**WORK INSTRUCTIONS**. Print the data that follows word for word, leaving out any picture.

Extracted page text data:
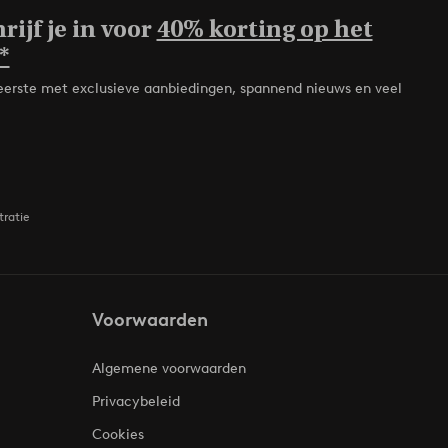
rijf je in voor
40% korting op het
*
de eerste met exclusieve aanbiedingen, spannend nieuws en veel
tratie
Voorwaarden
Algemene voorwaarden
Privacybeleid
Cookies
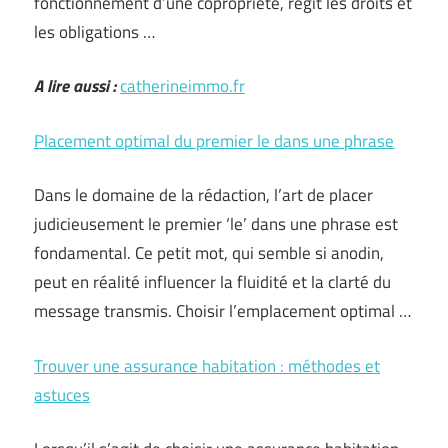
fonctionnement d’une copropriété, régit les droits et
les obligations …
A lire aussi :
catherineimmo.fr
Placement optimal du premier le dans une phrase
Dans le domaine de la rédaction, l’art de placer
judicieusement le premier ‘le’ dans une phrase est
fondamental. Ce petit mot, qui semble si anodin,
peut en réalité influencer la fluidité et la clarté du
message transmis. Choisir l’emplacement optimal …
Trouver une assurance habitation : méthodes et
astuces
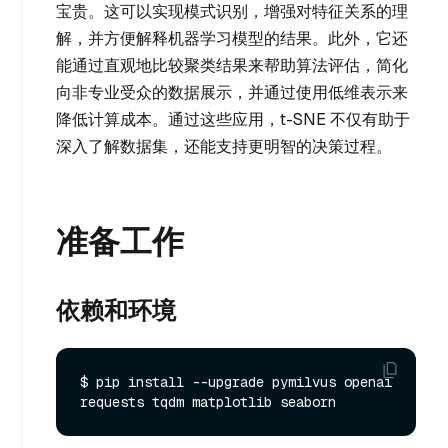
宝贵。这可以实现模式识别，增强对特征关系的理
解，并方便解释机器学习模型的结果。此外，它还
能通过直观地比较聚类结果来帮助算法评估，简化
向非专业受众的数据展示，并通过使用低维表示来
降低计算成本。通过这些应用，t-SNE 不仅有助于
深入了解数据集，还能支持更明智的决策过程。
准备工作
依赖和环境
$ pip install --upgrade pymilvus openai 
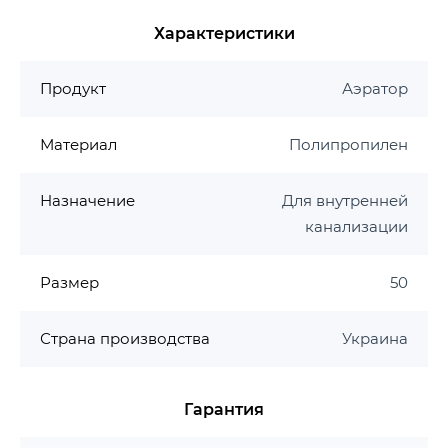
том числе агрессивных, химических соединений,
сточных вод высокой и низкой температуры.
Характеристики
Срок службы: 50 лет
Максимальная рабочая температура: +95 °С
Продукт
Аэратор
Материал: PP-H
Материал
Полипропилен
Гарантия производителя на канализацию ASG
Гарантия 15 лет
Назначение
Для внутренней
канализации
Размер
50
Страна производства
Украина
Гарантия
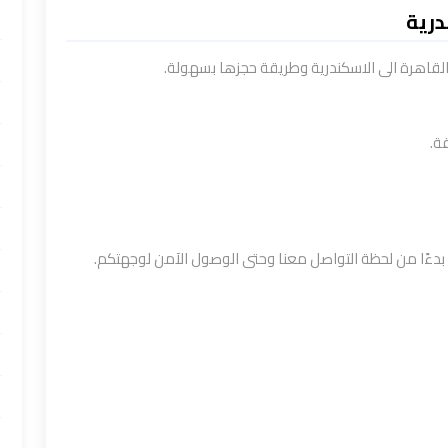
درية
قاهرة الى الاسكندرية وطريقة حجزها بسهولة.
ة.
ءًا من لحظة التواصل معنا وحتى الوصول الآمن لوجهتكم.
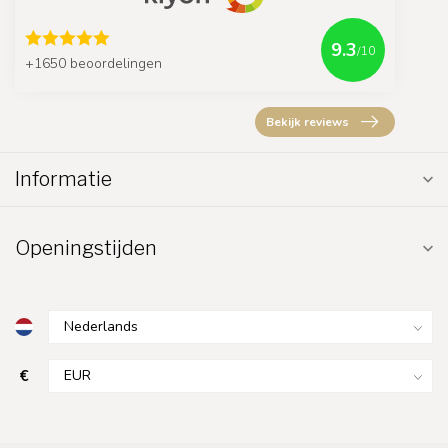
9.3
/10
+1650 beoordelingen
Bekijk reviews
Informatie
Openingstijden
€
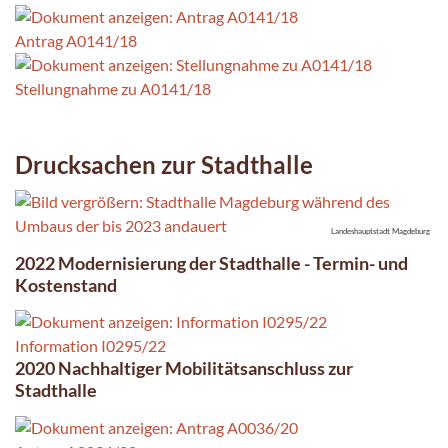
Antrag A0141/18
Stellungnahme zu A0141/18
Drucksachen zur Stadthalle
Landeshauptstadt Magdeburg
2022 Modernisierung der Stadthalle - Termin- und
Kostenstand
Information I0295/22
2020 Nachhaltiger Mobilitätsanschluss zur
Stadthalle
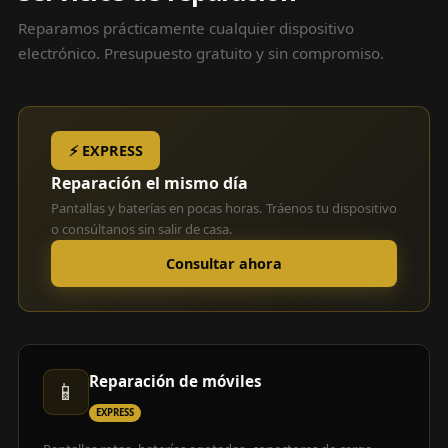
Reparamos prácticamente cualquier dispositivo
electrónico. Presupuesto gratuito y sin compromiso.
⚡ EXPRESS
Reparación el mismo día
Pantallas y baterías en pocas horas. Tráenos tu dispositivo
o consúltanos sin salir de casa.
Consultar ahora
Reparación de móviles
📱
EXPRESS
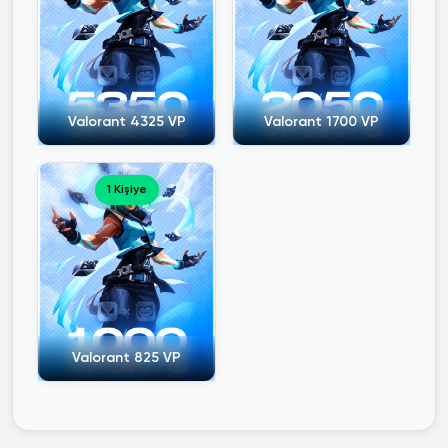
Valorant 4325 VP
Valorant 1700 VP
1 Kişiye
Valorant 825 VP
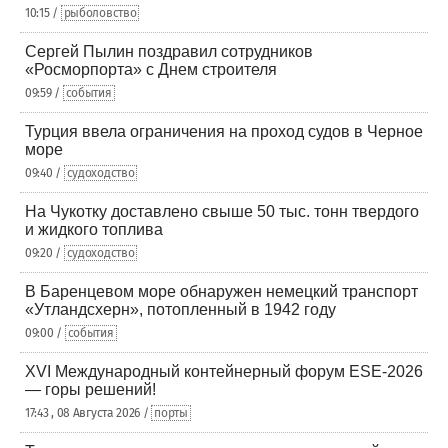
10:15 /
рыболовство
Сергей Пылин поздравил сотрудников
«Росморпорта» с Днем строителя
09:59 /
события
Турция ввела ограничения на проход судов в Черное
море
09:40 /
судоходство
На Чукотку доставлено свыше 50 тыс. тонн твердого
и жидкого топлива
09:20 /
судоходство
В Баренцевом море обнаружен немецкий транспорт
«Утландсхерн», потопленный в 1942 году
09:00 /
события
XVI Международный контейнерный форум ESE-2026
— горы решений!
17:43 , 08 Августа 2026 /
порты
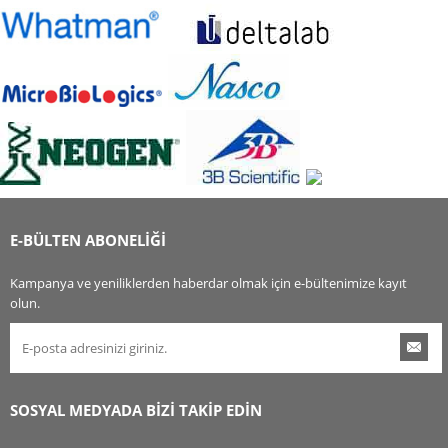
E-BÜLTEN ABONELİĞİ
Kampanya ve yeniliklerden haberdar olmak için e-bültenimize kayıt
olun.
SOSYAL MEDYADA BİZİ TAKİP EDİN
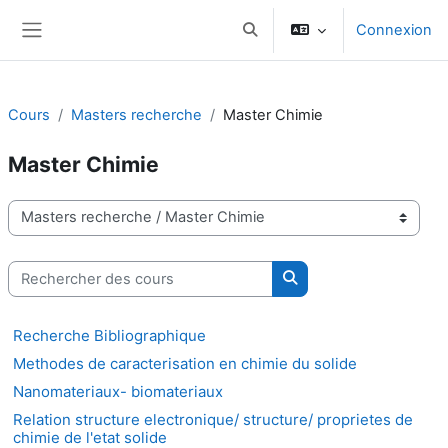
Passer au contenu principal
Connexion
Activer/désactiver la saisie d
Panneau latéral
Cours
Masters recherche
Master Chimie
Master Chimie
Catégories de cours
Rechercher des cours
Rechercher des cours
Recherche Bibliographique
Methodes de caracterisation en chimie du solide
Nanomateriaux- biomateriaux
Relation structure electronique/ structure/ proprietes de
chimie de l'etat solide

**RESPONSE AREA**.
rijf je in voor
40% korting op het
*
de eerste met exclusieve aanbiedingen, spannend nieuws en veel
tratie
Voorwaarden
Algemene voorwaarden
Privacybeleid
Cookies
fonctionnement d’une copropriété, régit les droits et
les obligations …
A lire aussi :
catherineimmo.fr
Placement optimal du premier le dans une phrase
Dans le domaine de la rédaction, l’art de placer
judicieusement le premier ‘le’ dans une phrase est
fondamental. Ce petit mot, qui semble si anodin,
peut en réalité influencer la fluidité et la clarté du
message transmis. Choisir l’emplacement optimal …
Trouver une assurance habitation : méthodes et
astuces
宝贵。这可以实现模式识别，增强对特征关系的理
解，并方便解释机器学习模型的结果。此外，它还
能通过直观地比较聚类结果来帮助算法评估，简化
向非专业受众的数据展示，并通过使用低维表示来
降低计算成本。通过这些应用，t-SNE 不仅有助于
深入了解数据集，还能支持更明智的决策过程。
准备工作
依赖和环境
$ pip install --upgrade pymilvus openai 
том числе агрессивных, химических соединений,
сточных вод высокой и низкой температуры.
Характеристики
Срок службы: 50 лет
Максимальная рабочая температура: +95 °С
Продукт
Аэратор
Материал: PP-H
Материал
Полипропилен
Гарантия производителя на канализацию ASG
Гарантия 15 лет
Назначение
Для внутренней
канализации
Размер
50
Страна производства
Украина
Гарантия
درية
قاهرة الى الاسكندرية وطريقة حجزها بسهولة.
ة.
ءًا من لحظة التواصل معنا وحتى الوصول الآمن لوجهتكم.
9.3
/10
+1650 beoordelingen
Bekijk reviews
Informatie
Openingstijden
€
Antrag A0141/18
Stellungnahme zu A0141/18
Drucksachen zur Stadthalle
Landeshauptstadt Magdeburg
2022 Modernisierung der Stadthalle - Termin- und
Kostenstand
Information I0295/22
2020 Nachhaltiger Mobilitätsanschluss zur
Stadthalle
Reparamos prácticamente cualquier dispositivo
electrónico. Presupuesto gratuito y sin compromiso.
⚡ EXPRESS
Reparación el mismo día
Pantallas y baterías en pocas horas. Tráenos tu dispositivo
o consúltanos sin salir de casa.
Consultar ahora
Reparación de móviles
📱
EXPRESS
Valorant 4325 VP
Valorant 1700 VP
1 Kişiye
Valorant 825 VP
10:15 /
рыболовство
Сергей Пылин поздравил сотрудников
«Росморпорта» с Днем строителя
09:59 /
события
Турция ввела ограничения на проход судов в Черное
море
09:40 /
судоходство
На Чукотку доставлено свыше 50 тыс. тонн твердого
и жидкого топлива
09:20 /
судоходство
В Баренцевом море обнаружен немецкий транспорт
«Утландсхерн», потопленный в 1942 году
09:00 /
события
XVI Международный контейнерный форум ESE-2026
— горы решений!
17:43 , 08 Августа 2026 /
порты
E-BÜLTEN ABONELİĞİ
Kampanya ve yeniliklerden haberdar olmak için e-bültenimize kayıt
olun.
SOSYAL MEDYADA BİZİ TAKİP EDİN
Passer au contenu principal
Connexion
Activer/désactiver la saisie d
Panneau latéral
Cours
Masters recherche
Master Chimie
Master Chimie
Catégories de cours
Rechercher des cours
Rechercher des cours
Recherche Bibliographique
Methodes de caracterisation en chimie du solide
Nanomateriaux- biomateriaux
Relation structure electronique/ structure/ proprietes de
chimie de l'etat solide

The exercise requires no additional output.